Dear Friends in Christ:
Last Monday the British Columbia Court of Appeal dismissed the legal action brought against the
Diocese by individuals in four of our parishes.
My hope and prayer is that this will bring to an end a sad and unnecessary dispute.
When our Diocesan Synod voted for the third time in 2002 to bless committed, faithful same-sex
relationships we made it clear that such permission was optional and not mandatory. No one has
ever been required to act against their conscience in this matter. Our Diocese welcomes people of
differing convictions. My desire has always been that we should respect one another and continue
to serve the mission of God together.
The matter brought before the Court was not about sexuality nor the truth of the Gospel. Rather,
litigants sought to take possession of diocesan buildings and assets after they had removed
themselves from the Anglican Church of Canada. The Court of Appeal refused this request, as did
the B.C. Supreme Court in 2009.
In doing so, both Courts have upheld the structures and governance of historic Anglicanism. Both
have affirmed the synodical and episcopal character of Anglican tradition. Both have recognized
that decisions in the Canadian Church have been reached in accordance with our own procedures
and customs, and that the civil courts should not be used to determine church doctrine.

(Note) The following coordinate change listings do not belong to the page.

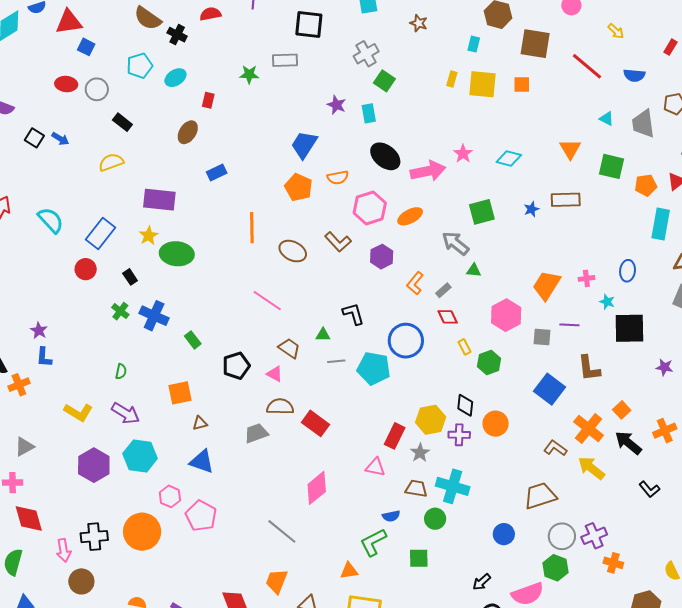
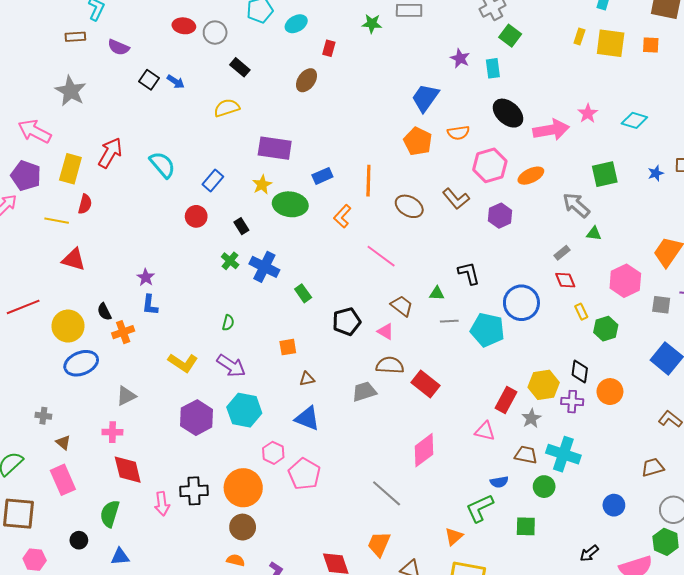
blue rectangle: (217, 173) -> (322, 176), moved
blue rectangle: (100, 234) -> (213, 180), size x0.7
orange L-shape: (415, 283) -> (342, 216), moved
orange square: (180, 393) -> (288, 347), size x0.7
brown trapezoid: (540, 496) -> (653, 467), size x0.7
orange triangle: (349, 571) -> (454, 536), turned -36
brown circle: (81, 581) -> (243, 527), moved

Churches are sacred places. They hold precious memories. The lives of our parents and children
are celebrated and remembered here. They are spaces where our deep human longing is met by
the eternal Gospel of Jesus Christ. No one should have to choose between their faith and their
Today I am issuing a sincere appeal to members of those congregations whose leaders have
drawn them into this action to remain in communion with Canadian Anglicans, and to stay in the
churches where they worship. I will work with them in seeking new clergy to fill the positions of
those who have left the Anglican Church of Canada. This will be a mutual and collaborative
process, as all such appointments in the Diocese are.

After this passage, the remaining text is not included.